Published: 29.12.2023

I've been a heavy NumPy user for a long time and just recently learned that I have been wasting memory all along. Granted, the problems I've worked on have not required excessive amounts of memory, but still. Things are however different at Equinor where we regularly deal with hundreds of realizations of Gaussian Random Fields with millions of parameters.

Here, I'll show you a few tricks on how to save memory. To gain a deeper understanding on how NumPy works and learn more tricks, read The NumPy array: a structure for efficient numerical computation.

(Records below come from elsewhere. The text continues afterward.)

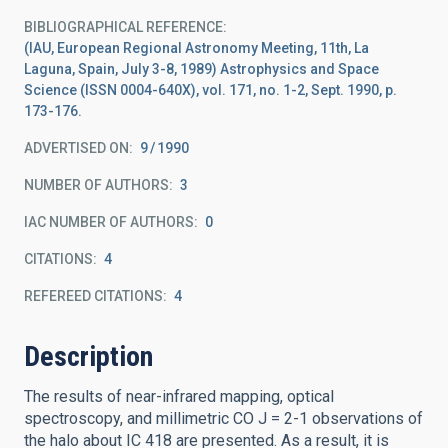
BIBLIOGRAPHICAL REFERENCE
(IAU, European Regional Astronomy Meeting, 11th, La
Laguna, Spain, July 3-8, 1989) Astrophysics and Space
Science (ISSN 0004-640X), vol. 171, no. 1-2, Sept. 1990, p.
173-176.
ADVERTISED ON:
9
1990
NUMBER OF AUTHORS
3
IAC NUMBER OF AUTHORS
0
CITATIONS
4
REFEREED CITATIONS
4
Description
The results of near-infrared mapping, optical
spectroscopy, and millimetric CO J = 2-1 observations of
the halo about IC 418 are presented. As a result, it is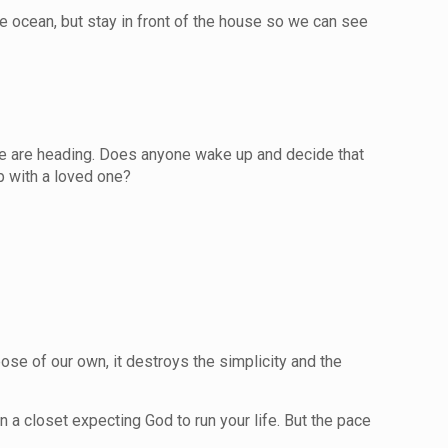
e ocean, but stay in front of the house so we can see
e we are heading. Does anyone wake up and decide that
ip with a loved one?
ose of our own, it destroys the simplicity and the
n a closet expecting God to run your life. But the pace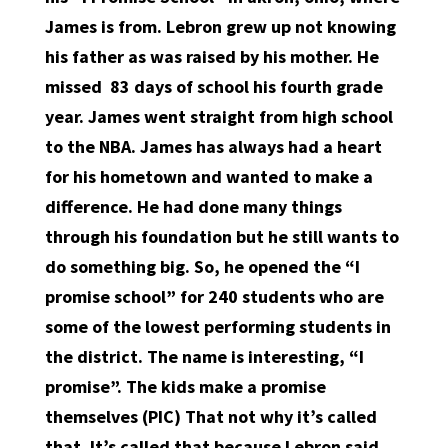
James is from. Lebron grew up not knowing
his father as was raised by his mother. He
missed
83 days of school his fourth grade
year. James went straight from high school
to the NBA. James has always had a heart
for his hometown and wanted to make a
difference. He had done many things
through his foundation but he still wants to
do something big. So, he opened the “I
promise school” for 240 students who are
some of the lowest performing students in
the district. The name is interesting, “I
promise”. The kids make a promise
themselves (PIC) That not why it’s called
that. It’s called that because Lebron said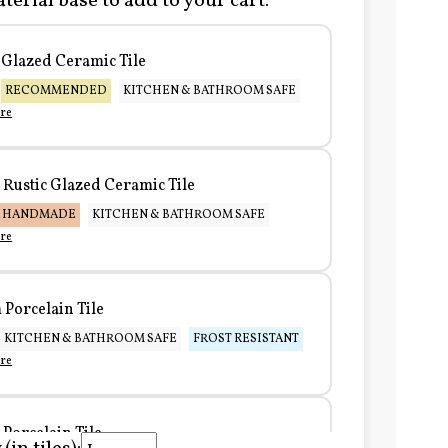
terial base to add to your cart:
Glazed Ceramic Tile
RECOMMENDED
KITCHEN & BATHROOM SAFE
re
Rustic Glazed Ceramic Tile
HANDMADE
KITCHEN & BATHROOM SAFE
re
Porcelain Tile
KITCHEN & BATHROOM SAFE
FROST RESISTANT
re
Porcelain Tile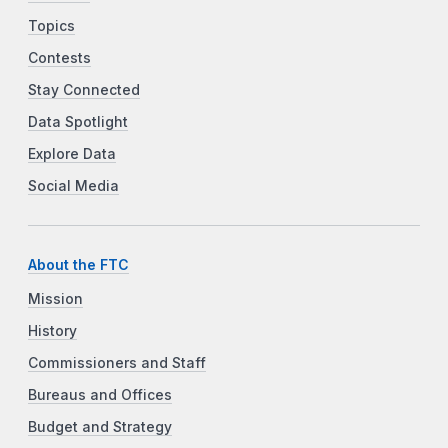
Topics
Contests
Stay Connected
Data Spotlight
Explore Data
Social Media
About the FTC
Mission
History
Commissioners and Staff
Bureaus and Offices
Budget and Strategy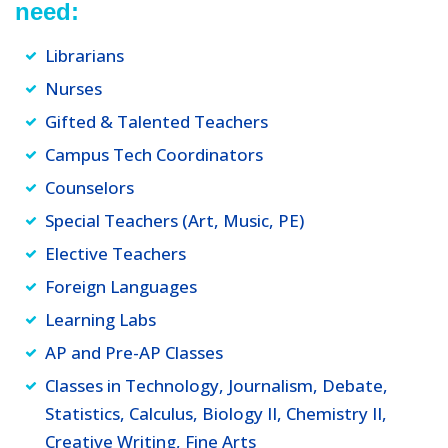
need:
Librarians
Nurses
Gifted & Talented Teachers
Campus Tech Coordinators
Counselors
Special Teachers (Art, Music, PE)
Elective Teachers
Foreign Languages
Learning Labs
AP and Pre-AP Classes
Classes in Technology, Journalism, Debate,
Statistics, Calculus, Biology II, Chemistry II,
Creative Writing, Fine Arts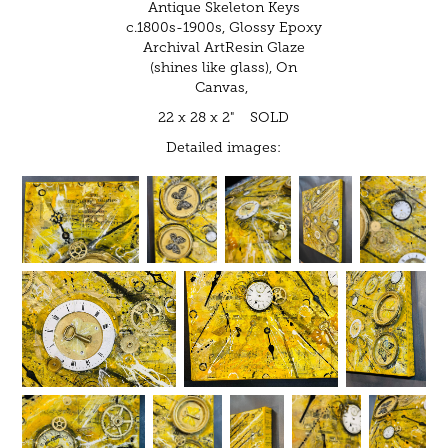
Antique Skeleton Keys
c.1800s-1900s, Glossy Epoxy
Archival ArtResin Glaze
(shines like glass), On
Canvas,
22 x 28 x 2" SOLD
Detailed images:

But before we look at some NumPy code I'll briefly introduce pytest-memray which measures the memory usage of tests.

## Using pytest-memray for Memory Measurement

With pytest-memray installed, tests can be decorated using **@pytest.mark.limit_memory**.
This decorator takes expected memory usage as parameter and causes tests to fail if they exceed the specified threshold.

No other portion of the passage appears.